Allied prisoners of war (POW) should be remembered for the “ideals they fought and died for” American Institute in Taiwan (AIT) Director Sandra Oudkirk said yesterday at an annual memorial at a former World War II prison camp in New Taipei City.
Speaking at the Remembrance Day event at Taiwan Prisoner of War Memorial Park, Oudkirk said it was an honor to be a part of remembering the POWs held in Taiwan during World War II.
Most of the soldiers, sailors and aviators who were prisoners at the former Kinkaseki POW camp in Jinguashi (金瓜石) were captured during the earliest battles of the Pacific War, Oudkirk said.
Photo: CNA
Kinkaseki was one of the most notorious Japanese prison camps of the war.
These Allied soldiers struck the first blow in protecting liberty and democracy and paid the price with their sacrifice, but their bravery helped to lay the foundation for the ultimate victory, she said.

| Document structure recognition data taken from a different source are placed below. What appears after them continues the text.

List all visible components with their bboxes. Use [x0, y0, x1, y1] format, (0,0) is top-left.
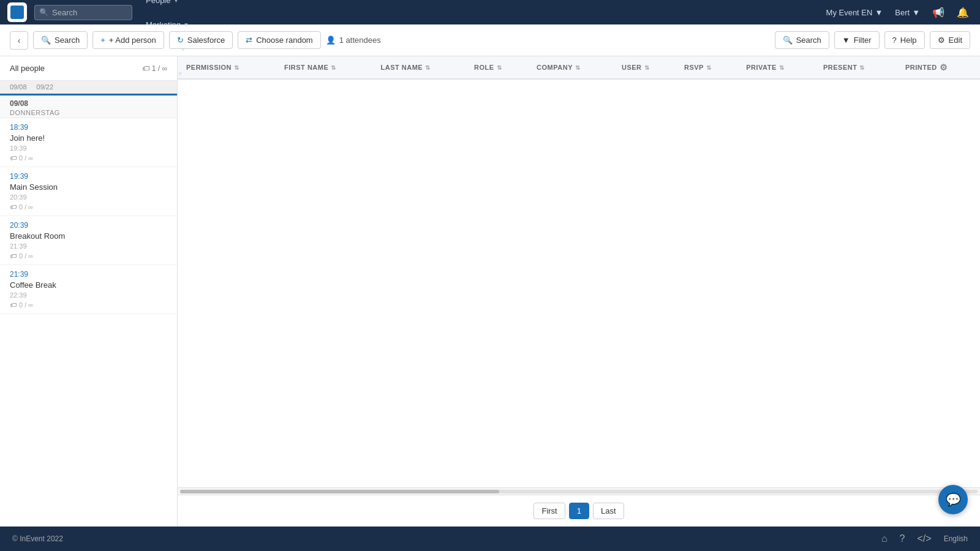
chevron-down-icon: ▼	[875, 8, 883, 17]
search-icon: 🔍	[783, 36, 793, 45]
column-label-private: PRIVATE	[746, 64, 777, 71]
sort-icon: ⇅	[425, 64, 431, 71]
column-label-company: COMPANY	[537, 64, 573, 71]
session-end-time: 20:39	[10, 193, 167, 201]
last-page-button[interactable]: Last	[593, 503, 624, 519]
chat-bubble-button[interactable]: 💬	[938, 485, 968, 514]
random-icon: ⇄	[246, 36, 252, 45]
top-navigation: 🔍 Event▼Agenda▼People▼Marketing▼Analytic…	[0, 0, 980, 24]
sort-icon: ⇅	[331, 64, 336, 71]
question-icon[interactable]: ?	[900, 533, 905, 544]
column-label-first_name: FIRST NAME	[284, 64, 328, 71]
choose-random-button[interactable]: ⇄ Choose random	[238, 31, 321, 49]
session-tag-count: 0 / ∞	[19, 203, 33, 211]
search-icon: 🔍	[41, 36, 51, 45]
edit-button[interactable]: ⚙ Edit	[930, 31, 970, 49]
nav-label-people: People	[146, 0, 170, 5]
sidebar-item-all-people[interactable]: All people 🏷 1 / ∞	[0, 56, 177, 81]
session-tags: 🏷 0 / ∞	[10, 301, 167, 309]
toolbar: ‹ 🔍 Search + + Add person ↻ Salesforce ⇄…	[0, 24, 980, 56]
th-present[interactable]: PRESENT⇅	[815, 56, 897, 79]
nav-megaphone-button[interactable]: 📢	[929, 0, 948, 24]
session-end-time: 22:39	[10, 291, 167, 299]
gear-icon[interactable]: ⚙	[940, 62, 948, 72]
sort-icon: ⇅	[575, 64, 581, 71]
sidebar-session-0[interactable]: 18:39 Join here! 19:39 🏷 0 / ∞	[0, 118, 177, 167]
language-selector[interactable]: English	[944, 534, 968, 543]
tag-icon: 🏷	[10, 154, 17, 162]
session-tags: 🏷 0 / ∞	[10, 252, 167, 260]
app-logo[interactable]	[7, 2, 27, 22]
bell-icon: 🔔	[957, 7, 969, 18]
chevron-down-icon: ▼	[180, 46, 186, 53]
nav-user[interactable]: Bert ▼	[891, 0, 924, 24]
th-last_name[interactable]: LAST NAME⇅	[372, 56, 466, 79]
scroll-thumb[interactable]	[180, 490, 499, 493]
code-icon[interactable]: </>	[918, 533, 932, 544]
toolbar-right: 🔍 Search ▼ Filter ? Help ⚙ Edit	[775, 31, 970, 49]
help-button[interactable]: ? Help	[884, 31, 925, 49]
first-page-button[interactable]: First	[533, 503, 565, 519]
back-button[interactable]: ‹	[10, 31, 28, 50]
horizontal-scrollbar[interactable]	[178, 487, 980, 495]
nav-my-event-en[interactable]: My Event EN ▼	[823, 0, 887, 24]
home-icon[interactable]: ⌂	[881, 533, 888, 544]
toolbar-search-button[interactable]: 🔍 Search	[33, 31, 88, 49]
sidebar-session-2[interactable]: 20:39 Breakout Room 21:39 🏷 0 / ∞	[0, 216, 177, 265]
session-tag-count: 0 / ∞	[19, 252, 33, 260]
session-start-time: 19:39	[10, 172, 167, 181]
tag-icon: 🏷	[10, 203, 17, 211]
session-start-time: 21:39	[10, 270, 167, 279]
nav-bell-button[interactable]: 🔔	[953, 0, 973, 24]
person-icon: 👤	[326, 36, 336, 45]
main-layout: All people 🏷 1 / ∞ 09/08 09/22 09/08 DON…	[0, 56, 980, 527]
table-header: PERMISSION⇅FIRST NAME⇅LAST NAME⇅ROLE⇅COM…	[178, 56, 980, 79]
gear-icon: ⚙	[938, 36, 945, 45]
chevron-down-icon: ▼	[177, 70, 183, 77]
th-role[interactable]: ROLE⇅	[466, 56, 528, 79]
sidebar-session-3[interactable]: 21:39 Coffee Break 22:39 🏷 0 / ∞	[0, 265, 177, 314]
copyright-text: © InEvent 2022	[12, 534, 63, 543]
chevron-down-icon: ▼	[173, 0, 179, 4]
megaphone-icon: 📢	[932, 7, 944, 18]
content-area: PERMISSION⇅FIRST NAME⇅LAST NAME⇅ROLE⇅COM…	[178, 56, 980, 527]
session-tag-count: 0 / ∞	[19, 154, 33, 162]
salesforce-button[interactable]: ↻ Salesforce	[169, 31, 233, 49]
footer-icons: ⌂ ? </> English	[881, 533, 968, 544]
sort-icon: ⇅	[497, 64, 502, 71]
tag-icon: 🏷	[10, 301, 17, 309]
filter-button[interactable]: ▼ Filter	[834, 31, 880, 49]
toolbar-search-right-button[interactable]: 🔍 Search	[775, 31, 829, 49]
session-name: Main Session	[10, 182, 167, 192]
tag-icon: 🏷	[10, 252, 17, 260]
table-header-row: PERMISSION⇅FIRST NAME⇅LAST NAME⇅ROLE⇅COM…	[178, 56, 980, 79]
date-range: 09/08 09/22	[0, 81, 177, 94]
table-container: PERMISSION⇅FIRST NAME⇅LAST NAME⇅ROLE⇅COM…	[178, 56, 980, 487]
page-1-button[interactable]: 1	[569, 503, 589, 519]
session-tag-count: 0 / ∞	[19, 301, 33, 309]
th-company[interactable]: COMPANY⇅	[528, 56, 613, 79]
sidebar-session-1[interactable]: 19:39 Main Session 20:39 🏷 0 / ∞	[0, 167, 177, 216]
tag-icon: 🏷	[142, 64, 149, 73]
chevron-down-icon: ▼	[912, 8, 920, 17]
th-printed[interactable]: PRINTED⚙	[897, 56, 980, 79]
sidebar: All people 🏷 1 / ∞ 09/08 09/22 09/08 DON…	[0, 56, 178, 527]
th-permission[interactable]: PERMISSION⇅	[178, 56, 276, 79]
column-label-printed: PRINTED	[905, 64, 937, 71]
column-label-present: PRESENT	[823, 64, 857, 71]
sort-icon: ⇅	[859, 64, 865, 71]
nav-search-input[interactable]	[34, 5, 132, 20]
footer: © InEvent 2022 ⌂ ? </> English	[0, 527, 980, 551]
sort-icon: ⇅	[644, 64, 650, 71]
th-rsvp[interactable]: RSVP⇅	[676, 56, 737, 79]
help-icon: ?	[892, 36, 897, 45]
nav-item-people[interactable]: People▼	[140, 0, 195, 12]
th-private[interactable]: PRIVATE⇅	[737, 56, 815, 79]
th-first_name[interactable]: FIRST NAME⇅	[276, 56, 372, 79]
th-user[interactable]: USER⇅	[613, 56, 676, 79]
sidebar-date-header: 09/08 DONNERSTAG	[0, 94, 177, 118]
add-person-button[interactable]: + + Add person	[92, 31, 164, 49]
back-icon: ‹	[18, 36, 21, 45]
session-end-time: 19:39	[10, 144, 167, 152]
attendees-table: PERMISSION⇅FIRST NAME⇅LAST NAME⇅ROLE⇅COM…	[178, 56, 980, 80]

“As we remember the Allied prisoners of war, we must remember the ideals they fought and died for,” she said. “We owe them a debt that can never be repaid, and which must never be forgotten.”

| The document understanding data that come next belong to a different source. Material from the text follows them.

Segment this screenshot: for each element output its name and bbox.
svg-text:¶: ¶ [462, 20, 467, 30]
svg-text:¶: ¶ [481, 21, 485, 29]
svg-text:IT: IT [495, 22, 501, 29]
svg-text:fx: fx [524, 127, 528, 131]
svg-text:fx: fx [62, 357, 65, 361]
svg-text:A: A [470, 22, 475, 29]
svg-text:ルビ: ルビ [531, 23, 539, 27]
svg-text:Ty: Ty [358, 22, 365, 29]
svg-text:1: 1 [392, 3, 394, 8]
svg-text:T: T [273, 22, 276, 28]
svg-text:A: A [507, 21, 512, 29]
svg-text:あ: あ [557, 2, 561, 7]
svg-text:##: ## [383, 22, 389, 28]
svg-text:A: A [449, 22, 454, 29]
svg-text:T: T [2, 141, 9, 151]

Oudkirk was among several foreign envoys that participated in the event, including Canadian Trade Office in Taipei Executive Director Jordan Reeves, British Representative to Taiwan John Dennis and New Zealand Commerce and Industry Office Interim Director Stephanie Lee.
The memorial featured speeches from foreign representatives and the Veterans Affairs Council, as well as readings and remembrances from former POWs, family members and friends. It concluded with a wreath-laying ceremony at the Kinkaseki Prisoner of War Memorial.

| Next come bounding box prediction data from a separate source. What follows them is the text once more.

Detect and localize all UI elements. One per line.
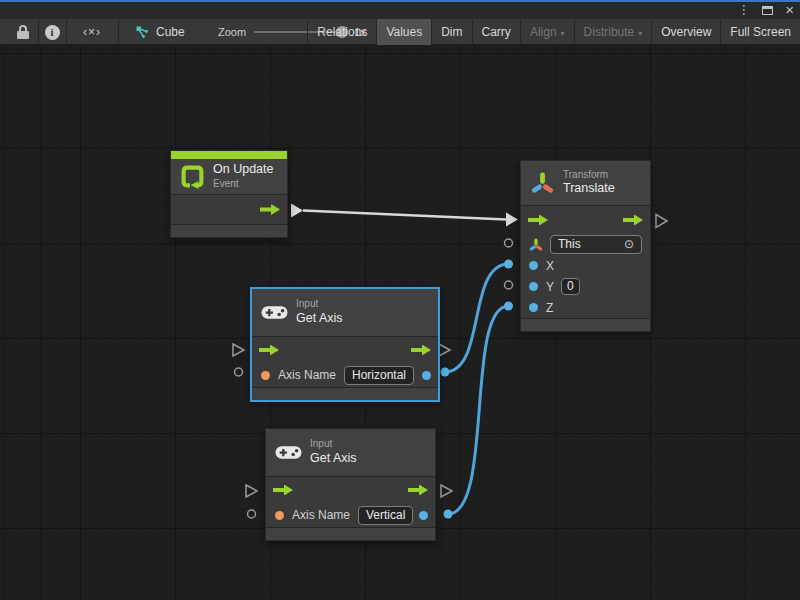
flow-output-arrow-icon[interactable] <box>623 215 643 226</box>
axis-name-row: Axis Name Vertical <box>266 503 435 527</box>
overview-button[interactable]: Overview <box>651 19 720 45</box>
graph-reference-icon <box>136 26 149 39</box>
distribute-dropdown[interactable]: Distribute ▾ <box>574 19 652 45</box>
axis-name-label: Axis Name <box>292 508 350 522</box>
button-label: Overview <box>661 25 711 39</box>
node-header: Input Get Axis <box>266 429 435 477</box>
node-header: Input Get Axis <box>252 289 438 337</box>
node-subtitle: Event <box>213 178 273 191</box>
flow-port-row <box>171 195 287 224</box>
z-port-row: Z <box>521 297 650 318</box>
lock-icon <box>17 25 29 39</box>
node-title: On Update <box>213 162 273 178</box>
graph-toolbar: i ‹×› Cube Zoom 1x Relations Values Dim <box>0 19 800 45</box>
breadcrumb-label: Cube <box>156 25 185 39</box>
zoom-label: Zoom <box>218 26 246 38</box>
node-footer <box>171 224 287 237</box>
target-value: This <box>558 237 581 251</box>
flow-input-arrow-icon[interactable] <box>259 345 279 356</box>
flow-port-row <box>252 337 438 363</box>
y-port-dot[interactable] <box>529 282 538 291</box>
button-label: Carry <box>482 25 511 39</box>
toolbar-button-group: Relations Values Dim Carry Align ▾ Distr… <box>307 19 800 45</box>
result-port-dot[interactable] <box>422 371 431 380</box>
fullscreen-button[interactable]: Full Screen <box>720 19 800 45</box>
window-menu-icon[interactable]: ⋮ <box>737 3 750 17</box>
node-header: Transform Translate <box>521 161 650 206</box>
result-port-dot[interactable] <box>419 511 428 520</box>
button-label: Dim <box>441 25 462 39</box>
z-port-label: Z <box>546 301 553 315</box>
node-title: Translate <box>563 181 615 197</box>
node-category: Input <box>296 298 343 311</box>
carry-button[interactable]: Carry <box>472 19 520 45</box>
node-getaxis-vertical[interactable]: Input Get Axis Axis Name Vertical <box>265 428 436 541</box>
dropdown-arrow-icon: ▾ <box>561 29 565 38</box>
y-port-label: Y <box>546 280 554 294</box>
button-label: Align <box>530 25 557 39</box>
toolbar-separator <box>118 19 119 45</box>
x-port-row: X <box>521 255 650 276</box>
axis-name-port-dot[interactable] <box>275 511 284 520</box>
axis-name-value-field[interactable]: Vertical <box>358 506 413 525</box>
transform-mini-icon <box>529 238 543 252</box>
node-header: On Update Event <box>171 159 287 195</box>
unity-visual-scripting-window: { "window": { "tab_title": "Script Graph… <box>0 0 800 600</box>
flow-output-arrow-icon[interactable] <box>260 204 280 215</box>
title-bar: ⋮ × <box>0 0 800 19</box>
axis-name-label: Axis Name <box>278 368 336 382</box>
align-dropdown[interactable]: Align ▾ <box>520 19 574 45</box>
button-label: Relations <box>317 25 367 39</box>
button-label: Full Screen <box>730 25 791 39</box>
flow-port-row <box>521 206 650 234</box>
event-color-bar <box>171 151 287 159</box>
node-category: Input <box>310 438 357 451</box>
axis-name-port-dot[interactable] <box>261 371 270 380</box>
window-close-icon[interactable]: × <box>785 3 794 17</box>
flow-output-arrow-icon[interactable] <box>411 345 431 356</box>
gamepad-icon <box>261 304 288 321</box>
flow-port-row <box>266 477 435 503</box>
code-icon: ‹×› <box>83 25 101 39</box>
object-picker-icon[interactable]: ⊙ <box>624 237 634 251</box>
button-label: Values <box>386 25 422 39</box>
dropdown-arrow-icon: ▾ <box>638 29 642 38</box>
node-getaxis-horizontal[interactable]: Input Get Axis Axis Name Horizontal <box>251 288 439 401</box>
y-port-row: Y 0 <box>521 276 650 297</box>
lock-button[interactable] <box>8 19 38 45</box>
flow-output-arrow-icon[interactable] <box>408 485 428 496</box>
loop-event-icon <box>180 164 205 189</box>
info-icon: i <box>45 25 60 40</box>
flow-input-arrow-icon[interactable] <box>273 485 293 496</box>
target-object-field[interactable]: This ⊙ <box>550 235 642 254</box>
y-value-field[interactable]: 0 <box>561 278 580 295</box>
node-title: Get Axis <box>296 311 343 327</box>
gamepad-icon <box>275 444 302 461</box>
window-focus-line <box>0 0 800 2</box>
transform-icon <box>530 171 555 196</box>
axis-name-value-field[interactable]: Horizontal <box>344 366 414 385</box>
axis-name-row: Axis Name Horizontal <box>252 363 438 387</box>
window-maximize-icon[interactable] <box>762 6 773 15</box>
node-footer <box>521 318 650 331</box>
code-view-button[interactable]: ‹×› <box>66 19 118 45</box>
dim-button[interactable]: Dim <box>431 19 471 45</box>
node-category: Transform <box>563 169 615 182</box>
relations-button[interactable]: Relations <box>307 19 376 45</box>
flow-input-arrow-icon[interactable] <box>528 215 548 226</box>
node-footer <box>266 527 435 540</box>
z-port-dot[interactable] <box>529 303 538 312</box>
x-port-label: X <box>546 259 554 273</box>
values-button[interactable]: Values <box>376 19 431 45</box>
button-label: Distribute <box>584 25 635 39</box>
node-on-update[interactable]: On Update Event <box>170 150 288 238</box>
x-port-dot[interactable] <box>529 261 538 270</box>
graph-breadcrumb[interactable]: Cube <box>128 19 193 45</box>
target-port-row: This ⊙ <box>521 234 650 255</box>
node-title: Get Axis <box>310 451 357 467</box>
node-translate[interactable]: Transform Translate This ⊙ X Y 0 Z <box>520 160 651 332</box>
node-footer <box>252 387 438 400</box>
info-button[interactable]: i <box>38 19 66 45</box>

According to the Taiwan POW Camps Memorial Society, which organizes the event, the ceremony takes place every year in November on the weekend closest to the 11th to remember those held in the prison camps in Taiwan during World War II.
More than 4,000 POWs, including soldiers from Australia, the Netherlands, the UK and the US, were held at 17 camps or related facilities set up by the Japanese Imperial Army in Taiwan between 1942 and 1945, according to the society.
Up to 42 percent of them were killed or died in captivity.